A pilot study on post-burn healing: Optimising scar outcome through the use of a silicone-based film-forming wound dressing

Fiona Poelchow1,2,  Rosemary Kendell2, Associate Professor Dale Edgar1,2,4,5, Winthrop Professor Fiona Wood1,2,3, Professor Jim Codde3

1Fiona Wood Foundation, Murdoch, Australia, 2State Adult Burns Unit, Fiona Stanley Hospital, Perth, Australia, 3Institute for Health Research, The University of Notre Dame Australia, Fremantle, Australia, 4Burn Injury Research Node, The University of Notre Dame Australia, Fremantle, Australia, 5School of Physiotherapy, The University of Notre Dame Australia, Fremantle, Australia


Introduction: Traditionally, silicone has been contra-indicated for application to unhealed wounds, however, in recent years, a new form of silicone has been developed that is suitable for application on non-epithelialised wounds, and claims to minimise patient symptoms.  Stratamed and StrataXRT are semi-occlusive, self-drying, transparent, bacteriostatic and inert silicone gels which form an invisible dressing layer that provides a moist wound healing environment which, in turn, may enable faster re-epithelialisation.

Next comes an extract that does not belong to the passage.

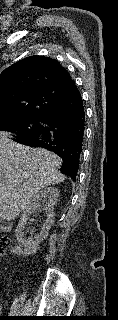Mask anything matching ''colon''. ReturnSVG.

Objectives: To determine if early application of film-forming silicone products, a) reduces healing times; b) reduces patient pain associated with donor site and burns dressings; and, c) positively impacts the scar outcome.

Methods: Utilising a prospective, randomised, single-centre, double-blinded design, this pilot study will assess the efficacy of topical film-forming silicone in early wound care of acute burn wounds of non-surgical faces/neck burn and donor site wounds, compared with standard care.

Results: Patient recruitment commenced in November 2018.  To date, 34 participants have been recruited. This study is being completed as part of a Masters thesis by publication and will conclude mid 2021.

Discussion: The outcomes from this research could present a new opportunity for the earlier commencement of scar management in healing wounds and allow the continued use of silicone-based scar management in the event of wound breakdown.  For patients, this has the potential of a faster return to activities of daily living and improved quality of life.


Fiona Poelchow is a Senior Occupational Therapist with over 20 years of clinical experience.  She has worked in the State Adult Burns Unit of Western Australia for the last 13 years and has recently undertaken a research project on the use of topical silicone in wound care.